There is more than a little chuckle to our bit presumptuous, but refreshingly cheeky sidekick bullying our dressy Jedi for not being agile enough to reach the top of a cliff … again. It is also a comical reminder, that in Star Wars Jedi: Survivor, unlike its predecessor, there are often more ways to Rome. Or at the very least, different paths to explore, new locations to discover and other too high cliffs for us to be mocked about, in case the most obvious path is, for whatever reason, not accessable at the moment.
That being said, there still are plenty of locations to visit that work very much on rails. A couple of small but important changes to the base formula however work elegently to shape a satisfying harmony between this experience’s individual parts, that was lacking in the 2019 predecessor.
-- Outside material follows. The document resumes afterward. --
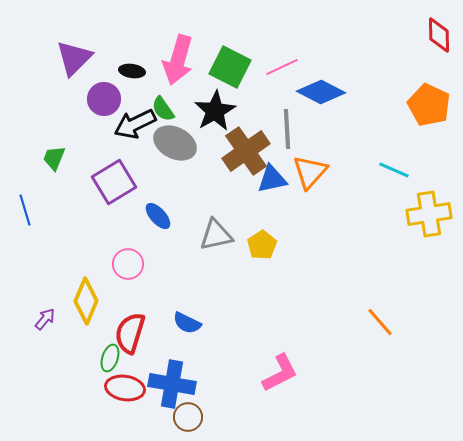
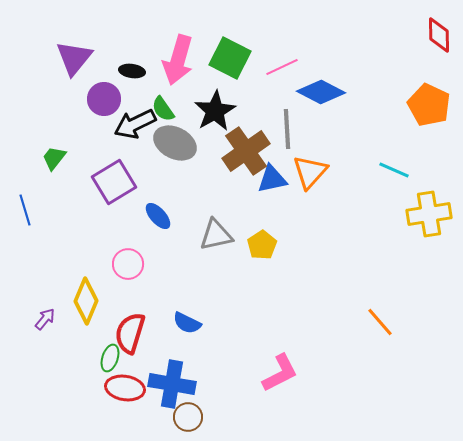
purple triangle: rotated 6 degrees counterclockwise
green square: moved 9 px up
green trapezoid: rotated 16 degrees clockwise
Making exploration and metroid-vania’esque backtracking less important during the pre-layed-out rollercoaster like segments, the largely linear locations our hero visits to carry the story forward now feel less like bucketlists of recurring buisy-work camouflaged by a tiringly predictable mix of plattforming and arena set-pieces. The experience is often pleasently loosend up by introducing a new Jedi ability or casting an interesting character as sidekick, fighting alongside the player and making the otherwise rather uniform action sequences more interesting and varied. Even fast travel has finally found its way into this universe.
Much like the Padawan at the center of the tale, the game- and world design has matured to become more than the over motivated youngling of the past.
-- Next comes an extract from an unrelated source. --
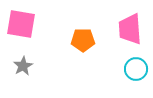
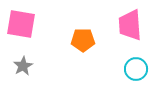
pink trapezoid: moved 4 px up
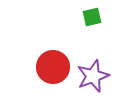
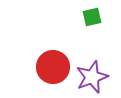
purple star: moved 1 px left, 1 px down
Much like the Padawan at the center of the tale then, the game- and world design has matured to become more than the over motivated youngling of the past. Outsourcing the majority of the exploration game to a new, semi-open-world hub planet and at the same time concentrating more on telling it’s story and introducing new abilities and gameplay ideas while off-planet, Jedi: Survivor proves to brilliantly understand when to put the pedal to the metal and when to allow its players to take the foot of the gas and stray away from the critcal path. Taking a welcomed departure of overeagerly trying to make the metroid vania approach work in the previous game.
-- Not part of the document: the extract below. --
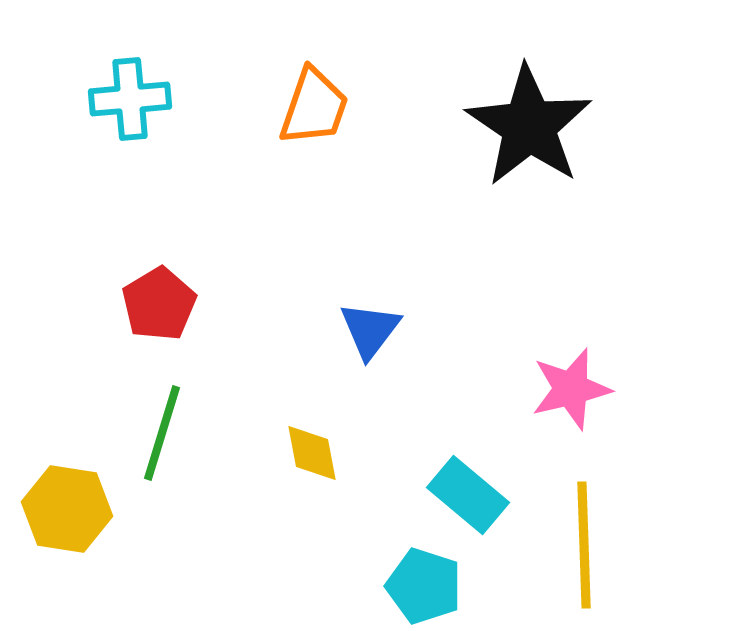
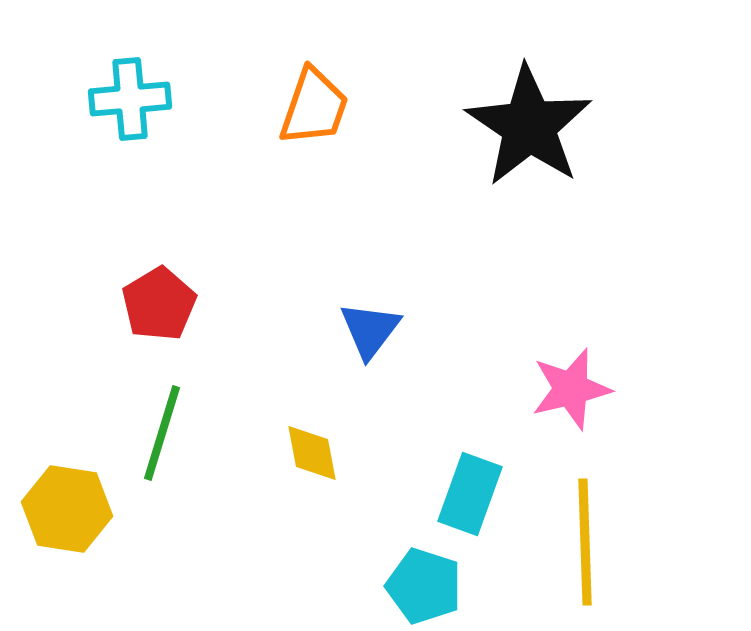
cyan rectangle: moved 2 px right, 1 px up; rotated 70 degrees clockwise
yellow line: moved 1 px right, 3 px up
Moreover, seeing our little outpost grow to a town with all of our trusted companions and pick-ups haning out over time, not only induces a pleasently grounded feeling of coming home everytime the plot sends us back to the grasslands of Koboh, but cleverly establishes an emotional connection to this place and its people. One, that both our Jedi and we as a player share. Providing an additional, personal motivation to go through all of the efforts to save this universe from the fangs of the empire.